C’est énorme! L’Etat réalise chaque année 16 milliards d’euros d’économies
grâce à eux. Il est temps qu’on leur facilite les choses.
Justement,
vous proposez notamment d'instaurer une forme d'allocation pour les aidants.
En
effet. En 2016, 267.000 personnes, pour la plupart des salariés, auraient pu
prendre un congé de proche aidant, comme le permet déjà la loi. Au final, seule
une dizaine en ont bénéficié, soit 0,004%. Pourquoi si peu? Parce que ce congé
n’est pas rémunéré. Raison pour laquelle la proposition de loi crée une
indemnité de 900 euros par mois sur trois ans. Et tout cela, sans que cela ne
coûte rien à l’Etat. Le système serait financé par la mise en place d'une
surprime de 1,7% sur certains contrats d’assurance. Mais nous ne nous sommes
pas arrêtés là: le texte prévoit de créer un guide d'information digne de ce
nom pour les nouveaux aidants, de mentionner le rôle d'aidant sur le dossier
carte vitale -utile en cas d'accident par exemple-, ou encore de rendre l'accès
à la formation professionnelle prioritaire à l'issue d'un long congé de proche
aidant.
Christelle
Dubos, la nouvelle secrétaire d’Etat auprès de la ministre des Solidarités et
de la Santé, s’est ouvertement opposée à l’approbation de ce texte, annonçant
que des mesures seraient prises dans le cadre d’un futur projet de loi d’ici à
fin 2019. Votre proposition de loi semble dès lors avoir très peu de chances
d’aboutir…
La
réponse de Christelle Dubos n’est pas acceptable car le gouvernement ne trouve
rien à redire sur le moindre article du texte. S’il veut ajouter des
amendements ou modifier le texte, qu’il le fasse! Nous sommes ouverts à la
discussion.
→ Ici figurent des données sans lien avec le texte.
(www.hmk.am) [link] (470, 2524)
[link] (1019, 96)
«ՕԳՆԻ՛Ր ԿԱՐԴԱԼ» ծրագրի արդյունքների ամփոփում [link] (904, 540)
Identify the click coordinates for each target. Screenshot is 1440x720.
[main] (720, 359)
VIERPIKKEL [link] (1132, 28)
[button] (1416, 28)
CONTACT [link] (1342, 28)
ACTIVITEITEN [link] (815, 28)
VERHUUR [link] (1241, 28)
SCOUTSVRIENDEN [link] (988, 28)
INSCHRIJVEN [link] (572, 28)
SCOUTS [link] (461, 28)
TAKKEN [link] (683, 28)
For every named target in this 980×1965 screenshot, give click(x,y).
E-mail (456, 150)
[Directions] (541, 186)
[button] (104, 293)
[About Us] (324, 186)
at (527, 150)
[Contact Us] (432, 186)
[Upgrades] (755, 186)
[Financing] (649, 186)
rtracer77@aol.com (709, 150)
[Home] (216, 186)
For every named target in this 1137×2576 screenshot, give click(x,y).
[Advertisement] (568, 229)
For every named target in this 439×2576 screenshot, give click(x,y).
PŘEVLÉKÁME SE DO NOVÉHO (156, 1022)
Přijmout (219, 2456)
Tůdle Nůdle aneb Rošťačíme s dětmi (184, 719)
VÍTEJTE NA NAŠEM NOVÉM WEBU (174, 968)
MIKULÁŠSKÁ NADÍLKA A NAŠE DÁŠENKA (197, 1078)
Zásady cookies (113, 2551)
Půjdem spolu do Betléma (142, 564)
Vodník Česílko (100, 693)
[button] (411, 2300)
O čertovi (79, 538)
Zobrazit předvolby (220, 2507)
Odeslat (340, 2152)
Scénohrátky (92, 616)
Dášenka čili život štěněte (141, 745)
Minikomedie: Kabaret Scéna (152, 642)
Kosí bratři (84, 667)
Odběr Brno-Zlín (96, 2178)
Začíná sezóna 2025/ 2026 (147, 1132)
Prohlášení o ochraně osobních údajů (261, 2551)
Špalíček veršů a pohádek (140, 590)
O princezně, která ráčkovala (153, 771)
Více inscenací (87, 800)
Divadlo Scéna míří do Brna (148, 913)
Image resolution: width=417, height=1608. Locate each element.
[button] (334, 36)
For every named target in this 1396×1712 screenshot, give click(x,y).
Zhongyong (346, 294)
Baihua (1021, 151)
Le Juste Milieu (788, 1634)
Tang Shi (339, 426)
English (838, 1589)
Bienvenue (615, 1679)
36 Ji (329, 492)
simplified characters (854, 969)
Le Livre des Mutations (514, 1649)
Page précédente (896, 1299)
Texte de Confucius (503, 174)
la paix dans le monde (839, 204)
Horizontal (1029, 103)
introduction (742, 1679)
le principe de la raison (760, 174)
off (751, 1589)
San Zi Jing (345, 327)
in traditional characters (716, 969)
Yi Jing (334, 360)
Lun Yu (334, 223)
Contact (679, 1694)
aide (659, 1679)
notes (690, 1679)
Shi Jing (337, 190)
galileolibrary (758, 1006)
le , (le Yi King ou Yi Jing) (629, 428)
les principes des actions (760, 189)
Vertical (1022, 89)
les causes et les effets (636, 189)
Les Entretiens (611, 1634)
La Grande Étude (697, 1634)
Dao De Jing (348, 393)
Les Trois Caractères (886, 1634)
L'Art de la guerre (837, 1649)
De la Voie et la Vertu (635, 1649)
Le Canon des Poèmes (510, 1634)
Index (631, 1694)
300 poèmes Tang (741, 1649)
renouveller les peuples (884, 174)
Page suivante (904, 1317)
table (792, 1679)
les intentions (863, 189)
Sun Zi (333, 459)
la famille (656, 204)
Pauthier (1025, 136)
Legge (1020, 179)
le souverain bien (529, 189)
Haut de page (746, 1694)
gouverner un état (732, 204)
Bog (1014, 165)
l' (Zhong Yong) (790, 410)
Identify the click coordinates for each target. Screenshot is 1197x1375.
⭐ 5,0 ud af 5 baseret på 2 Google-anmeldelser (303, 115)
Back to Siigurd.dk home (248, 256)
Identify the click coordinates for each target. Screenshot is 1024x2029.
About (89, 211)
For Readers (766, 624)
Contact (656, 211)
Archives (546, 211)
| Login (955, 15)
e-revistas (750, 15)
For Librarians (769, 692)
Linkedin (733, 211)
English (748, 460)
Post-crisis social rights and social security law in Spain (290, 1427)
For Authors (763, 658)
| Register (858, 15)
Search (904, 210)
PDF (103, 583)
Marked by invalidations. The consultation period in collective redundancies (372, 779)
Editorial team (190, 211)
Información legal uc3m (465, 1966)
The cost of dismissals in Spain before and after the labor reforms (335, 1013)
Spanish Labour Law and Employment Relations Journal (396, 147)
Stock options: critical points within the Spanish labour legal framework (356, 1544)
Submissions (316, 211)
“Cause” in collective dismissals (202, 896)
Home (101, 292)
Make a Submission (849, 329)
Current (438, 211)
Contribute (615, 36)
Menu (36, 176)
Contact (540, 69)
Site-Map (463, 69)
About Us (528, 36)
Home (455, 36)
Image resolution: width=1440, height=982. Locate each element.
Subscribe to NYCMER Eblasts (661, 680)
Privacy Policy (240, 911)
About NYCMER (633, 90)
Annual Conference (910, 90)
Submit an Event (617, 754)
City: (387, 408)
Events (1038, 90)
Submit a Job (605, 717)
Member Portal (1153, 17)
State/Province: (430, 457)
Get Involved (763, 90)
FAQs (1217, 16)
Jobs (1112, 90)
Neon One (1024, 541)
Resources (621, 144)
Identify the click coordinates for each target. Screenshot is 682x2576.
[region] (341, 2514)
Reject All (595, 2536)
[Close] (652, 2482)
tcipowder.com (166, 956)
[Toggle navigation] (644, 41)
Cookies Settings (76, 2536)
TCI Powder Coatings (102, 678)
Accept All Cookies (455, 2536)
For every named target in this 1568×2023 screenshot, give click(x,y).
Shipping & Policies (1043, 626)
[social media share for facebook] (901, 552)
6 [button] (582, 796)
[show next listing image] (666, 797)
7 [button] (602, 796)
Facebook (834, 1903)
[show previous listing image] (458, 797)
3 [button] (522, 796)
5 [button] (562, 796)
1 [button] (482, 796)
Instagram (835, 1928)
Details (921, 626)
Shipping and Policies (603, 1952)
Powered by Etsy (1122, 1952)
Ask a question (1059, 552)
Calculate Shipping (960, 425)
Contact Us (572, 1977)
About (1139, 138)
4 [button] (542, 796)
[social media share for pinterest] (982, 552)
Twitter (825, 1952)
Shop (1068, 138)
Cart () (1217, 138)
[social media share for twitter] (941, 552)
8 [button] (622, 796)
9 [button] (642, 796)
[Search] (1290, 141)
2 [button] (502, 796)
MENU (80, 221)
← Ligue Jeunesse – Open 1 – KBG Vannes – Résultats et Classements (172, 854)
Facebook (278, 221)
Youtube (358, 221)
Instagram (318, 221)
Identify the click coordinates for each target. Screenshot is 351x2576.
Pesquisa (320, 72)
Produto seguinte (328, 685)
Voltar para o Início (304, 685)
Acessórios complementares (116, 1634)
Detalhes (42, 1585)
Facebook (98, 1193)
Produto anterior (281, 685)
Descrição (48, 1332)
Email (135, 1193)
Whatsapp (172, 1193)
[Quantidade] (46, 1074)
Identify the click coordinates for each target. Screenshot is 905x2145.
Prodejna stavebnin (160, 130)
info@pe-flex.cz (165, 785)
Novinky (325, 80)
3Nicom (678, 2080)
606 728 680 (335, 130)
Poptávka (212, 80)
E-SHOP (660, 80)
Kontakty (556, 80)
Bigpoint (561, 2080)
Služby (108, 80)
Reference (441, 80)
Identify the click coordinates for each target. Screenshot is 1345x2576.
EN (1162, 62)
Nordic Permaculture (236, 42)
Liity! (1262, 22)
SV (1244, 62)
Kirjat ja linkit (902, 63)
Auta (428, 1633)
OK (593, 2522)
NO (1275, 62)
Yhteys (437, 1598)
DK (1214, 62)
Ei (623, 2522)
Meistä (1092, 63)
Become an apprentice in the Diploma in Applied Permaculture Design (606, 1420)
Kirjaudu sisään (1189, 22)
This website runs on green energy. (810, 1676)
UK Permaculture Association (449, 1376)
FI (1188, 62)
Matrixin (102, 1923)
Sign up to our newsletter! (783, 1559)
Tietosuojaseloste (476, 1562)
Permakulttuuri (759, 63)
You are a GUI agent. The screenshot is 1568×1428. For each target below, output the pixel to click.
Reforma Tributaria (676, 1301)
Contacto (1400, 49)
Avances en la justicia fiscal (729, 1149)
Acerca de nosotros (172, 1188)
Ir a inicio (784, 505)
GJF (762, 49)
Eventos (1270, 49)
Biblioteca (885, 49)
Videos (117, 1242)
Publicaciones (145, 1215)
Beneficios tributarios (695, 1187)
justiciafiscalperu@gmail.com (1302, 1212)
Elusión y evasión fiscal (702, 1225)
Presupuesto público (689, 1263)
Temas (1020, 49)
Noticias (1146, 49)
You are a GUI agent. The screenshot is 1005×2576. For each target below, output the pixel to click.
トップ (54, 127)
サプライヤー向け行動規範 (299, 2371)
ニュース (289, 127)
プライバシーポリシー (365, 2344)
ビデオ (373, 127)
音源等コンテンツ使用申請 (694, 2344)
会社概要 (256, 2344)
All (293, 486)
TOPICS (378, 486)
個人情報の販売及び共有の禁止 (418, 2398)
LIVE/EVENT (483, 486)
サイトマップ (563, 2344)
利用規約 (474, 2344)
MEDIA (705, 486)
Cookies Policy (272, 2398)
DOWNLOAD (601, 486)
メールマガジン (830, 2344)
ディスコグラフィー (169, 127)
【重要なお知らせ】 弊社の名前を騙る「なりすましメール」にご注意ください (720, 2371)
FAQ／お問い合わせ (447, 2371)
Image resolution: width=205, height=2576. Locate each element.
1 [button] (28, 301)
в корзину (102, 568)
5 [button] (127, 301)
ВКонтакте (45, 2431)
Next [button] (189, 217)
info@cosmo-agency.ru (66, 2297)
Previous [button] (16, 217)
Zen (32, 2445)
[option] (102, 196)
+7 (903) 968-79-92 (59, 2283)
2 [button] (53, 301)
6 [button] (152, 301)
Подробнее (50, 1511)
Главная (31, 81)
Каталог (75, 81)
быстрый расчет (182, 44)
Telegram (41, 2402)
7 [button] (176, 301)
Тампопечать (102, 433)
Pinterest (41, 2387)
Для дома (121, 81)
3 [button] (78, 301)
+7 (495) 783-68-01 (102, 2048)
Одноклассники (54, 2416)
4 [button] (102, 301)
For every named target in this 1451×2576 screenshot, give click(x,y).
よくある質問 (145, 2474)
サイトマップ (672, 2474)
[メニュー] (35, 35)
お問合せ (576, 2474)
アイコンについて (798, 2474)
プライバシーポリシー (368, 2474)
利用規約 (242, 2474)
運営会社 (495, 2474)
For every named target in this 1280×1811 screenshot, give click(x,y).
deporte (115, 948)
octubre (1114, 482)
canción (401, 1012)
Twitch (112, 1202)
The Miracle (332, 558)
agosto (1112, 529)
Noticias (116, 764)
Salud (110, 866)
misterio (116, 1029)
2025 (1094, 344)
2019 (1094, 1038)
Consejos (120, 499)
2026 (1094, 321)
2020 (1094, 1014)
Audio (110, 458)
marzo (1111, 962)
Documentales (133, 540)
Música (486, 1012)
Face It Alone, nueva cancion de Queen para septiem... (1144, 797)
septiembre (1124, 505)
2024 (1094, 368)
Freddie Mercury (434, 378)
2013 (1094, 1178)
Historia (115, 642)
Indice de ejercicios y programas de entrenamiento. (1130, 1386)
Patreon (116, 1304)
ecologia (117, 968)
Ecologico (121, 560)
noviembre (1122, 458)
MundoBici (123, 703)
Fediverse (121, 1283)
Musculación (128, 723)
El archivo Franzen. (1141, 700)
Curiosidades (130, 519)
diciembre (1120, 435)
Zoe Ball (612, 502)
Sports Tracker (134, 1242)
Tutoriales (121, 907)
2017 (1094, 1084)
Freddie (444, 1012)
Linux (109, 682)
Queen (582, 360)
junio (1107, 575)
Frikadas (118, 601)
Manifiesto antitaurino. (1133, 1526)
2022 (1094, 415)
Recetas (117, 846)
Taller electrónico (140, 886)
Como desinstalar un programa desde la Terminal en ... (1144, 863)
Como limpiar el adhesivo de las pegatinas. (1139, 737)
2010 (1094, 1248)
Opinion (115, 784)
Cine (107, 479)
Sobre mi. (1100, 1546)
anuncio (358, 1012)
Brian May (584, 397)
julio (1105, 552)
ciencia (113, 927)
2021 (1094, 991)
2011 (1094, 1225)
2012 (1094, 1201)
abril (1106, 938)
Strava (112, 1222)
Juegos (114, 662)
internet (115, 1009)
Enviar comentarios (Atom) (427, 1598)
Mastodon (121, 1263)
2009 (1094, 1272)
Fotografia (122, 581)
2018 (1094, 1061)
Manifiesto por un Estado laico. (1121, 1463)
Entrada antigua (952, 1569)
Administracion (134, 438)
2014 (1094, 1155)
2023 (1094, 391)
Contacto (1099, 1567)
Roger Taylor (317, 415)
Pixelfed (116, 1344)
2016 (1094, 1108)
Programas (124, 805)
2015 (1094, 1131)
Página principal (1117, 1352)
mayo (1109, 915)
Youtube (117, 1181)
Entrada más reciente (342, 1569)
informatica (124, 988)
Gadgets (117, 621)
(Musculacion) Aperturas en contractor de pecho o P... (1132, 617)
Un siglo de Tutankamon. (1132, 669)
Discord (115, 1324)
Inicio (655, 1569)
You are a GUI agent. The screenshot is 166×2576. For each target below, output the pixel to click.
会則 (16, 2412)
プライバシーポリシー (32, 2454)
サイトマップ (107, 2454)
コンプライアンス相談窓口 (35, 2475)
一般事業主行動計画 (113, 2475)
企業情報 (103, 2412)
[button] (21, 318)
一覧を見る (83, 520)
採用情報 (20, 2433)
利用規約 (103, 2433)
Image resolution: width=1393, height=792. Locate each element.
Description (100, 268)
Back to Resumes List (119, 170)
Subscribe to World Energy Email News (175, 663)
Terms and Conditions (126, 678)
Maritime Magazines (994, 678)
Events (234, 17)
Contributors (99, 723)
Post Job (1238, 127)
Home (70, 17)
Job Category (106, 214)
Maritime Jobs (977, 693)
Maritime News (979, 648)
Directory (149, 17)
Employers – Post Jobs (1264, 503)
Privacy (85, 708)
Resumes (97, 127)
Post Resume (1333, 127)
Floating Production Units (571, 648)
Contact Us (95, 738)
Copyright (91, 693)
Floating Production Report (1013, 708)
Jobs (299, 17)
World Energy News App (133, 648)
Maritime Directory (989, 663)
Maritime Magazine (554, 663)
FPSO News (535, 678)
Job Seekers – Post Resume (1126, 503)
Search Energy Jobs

Il faut voir ce texte comme une main tendue vers l'exécutif. Je ne
comprends pas ce refus. J’en veux au gouvernement de ne pas être à l’écoute de
cette proposition de loi qui est, en l’état, valable, sans coûter un centime à
l’Etat. Elle est le résultat de six mois de travail et de consultation des
principaux acteurs. Derrière, il y a toutes les associations d'aidants qui ont
envie d’y croire.
Comment
entrevoyez-vous la suite?
La proposition de loi
doit être présentée devant l’Assemblée nationale à partir du 6 décembre
prochain et devrait être portée par le groupe centriste. J’ai lancé un appel au
gouvernement. J’espère qu’il sera entendu. Maintenant, il y a une attente
réelle. Arrêtons de commander des rapports.